MANILA, Philippines—The ratification by Congress of a bill penalizing enforced disappearances has brought hope to the families and supporters of Jonas Burgos, Karen Empeño, Sherlyn Cadapan and other Filipino “desaparecidos.”
Bayan Muna Rep. Neri Colmenares, a principal author of the measure at the House of Representatives, asked President Aquino on Thursday to sign the bill into law as soon as possible to allow the government to go after people behind the disappearance of the missing activists.
Noting that enforced disappearance is considered a “continuing crime,” Colmenares said the measure could still be used to capture and charge those responsible for the abduction of Burgos, Empeño, and Cadapan.
“This is the reason why it has to be signed immediately,” said Colmenares, also a human rights lawyer.

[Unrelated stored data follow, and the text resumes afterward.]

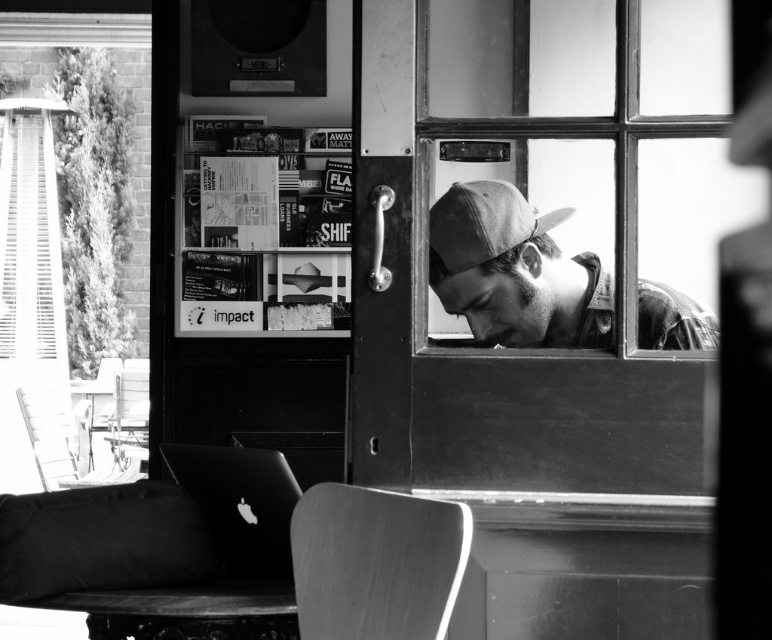 You are a photographer adjusting your camera settings to focus on two points in the scene. The points are labeled as point (346, 314) and point (263, 540). Which point should you focus on first if you want to ensure both are in focus?

You should focus on point (346, 314) first because it is closer to the camera than point (263, 540). By focusing on the closer point, the farther point will also be within the depth of field.

You are standing at the point marked as point (273, 460) in the image. You want to move to the door in the background. The door is 1.8 meters tall. If you are 1.7 meters tall, can you reach the top of the door without any assistance?

The point (273, 460) is 2.67 meters away from the viewer. Since the door is 1.8 meters tall and you are 1.7 meters tall, you cannot reach the top of the door without assistance because your height is slightly less than the door height.

From the picture: You are standing in the cafe and want to take a photo of the man wearing a baseball cap. The camera you have can only focus on objects within 5 meters. Is the point at coordinates point [295,316] within the focus range of your camera?

The point at coordinates point [295,316] is 4.86 meters away from the camera, which is within the 5 meters focus range. Therefore, the camera can focus on that point. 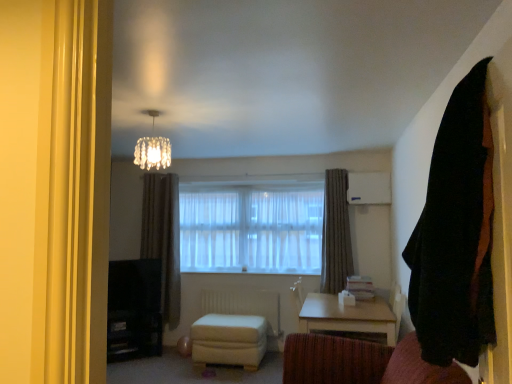 Identify the location of vacant area situated below white sheer curtains at center (from a real-world perspective). This screenshot has height=384, width=512. (261, 268). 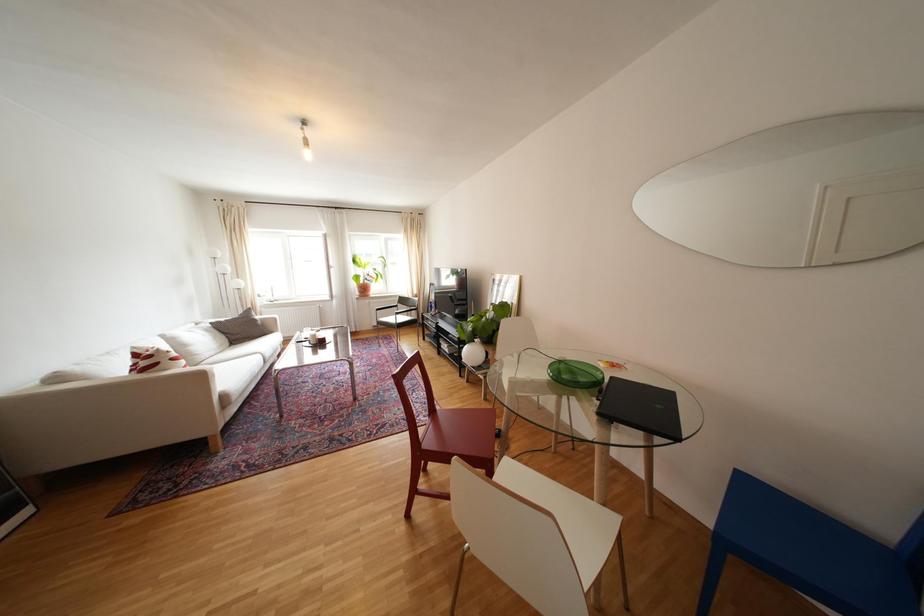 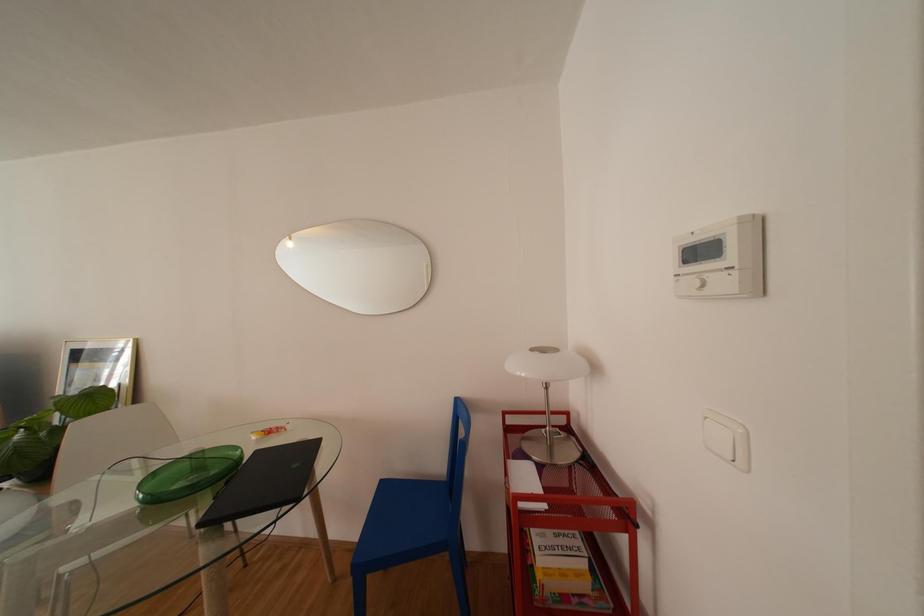 Question: The first image is from the beginning of the video and the second image is from the end. How did the camera likely rotate when shooting the video?

Choices:
 (A) Left
 (B) Right
 (C) Up
 (D) Down

Answer: (B) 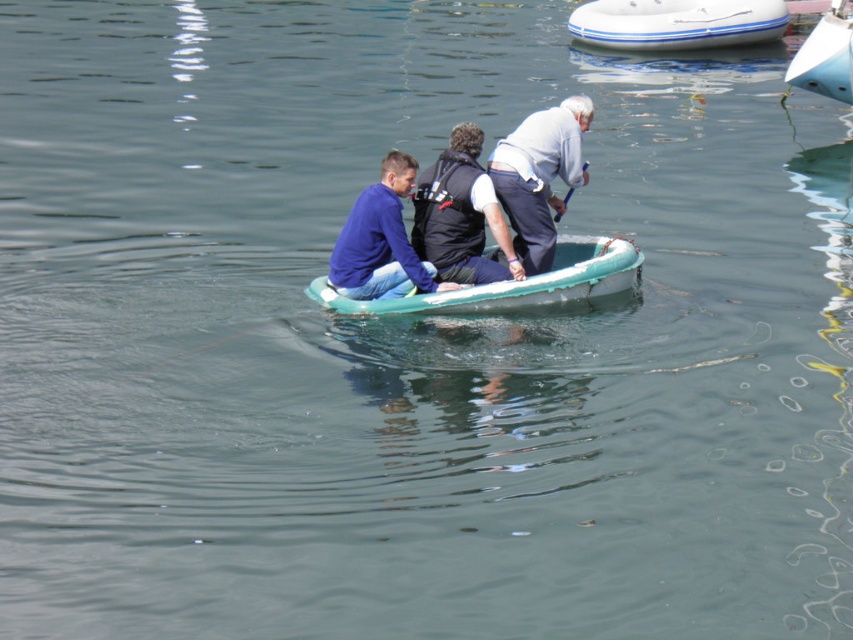 Question: Which object is farther from the camera taking this photo?

Choices:
 (A) white cotton shirt at upper center
 (B) matte blue shirt at center

Answer: (A)

Question: Estimate the real-world distances between objects in this image. Which object is farther from the white rubber boat at upper center?

Choices:
 (A) teal rubber boat at center
 (B) black matte vest at center
 (C) white cotton shirt at upper center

Burgos was seized by a group of men and a woman at a department store on Commonwealth Avenue in 2007. He was dragged into a Toyota Revo vehicle whose license plate was later traced to the Army’s 56th Infantry Battalion camp in Norzagaray, Bulacan.
Empeño and Cadapan, both students of the University of the Philippines, had gone missing the year before. Blamed for their disappearance was retired Army Maj. Gen. Jovito Palparan, who remains at large.
Colmenares said the “refusal to acknowledge the fate or whereabouts of the victim” as among the elements of the crime of enforced disappearance. The other elements are “abduction, involvement of state or government or its agents, and the intent to deny the victim of the protection of the law.”
“Since the abductors of Jonas Burgos and other desaparecidos continue to refuse to acknowledge the fate or whereabouts of their victims, they continue to commit the crime of enforced disappearance until now,” the congressman said. “It’s about time that those who committed this heinous crime to come forward and inform the family of their victims where these victims are. Otherwise, the enforced disappearance law will pluck them from oblivion and extract from them the accountability and punishment they so richly deserve.”
The Anti-Enforced Disappearance Bill took more than 20 years to put together and be consolidate and ratified by both the Senate and House of Representatives.
Rep. Edcel Lagman described the crime as “an atrocious tool of the martial law regime to silence protesters and human rights advocates.” He said it “continues to be employed by subsequent administrations after the end of the martial law regime.”
Sen. Francis Escudero said the new bill differed from the existing law against abduction because the measure requires no presentation of a victim’s body. “In kidnapping, there’s either a body recovered or someone is known as being held hostage. In this case, the person is still missing,” he said.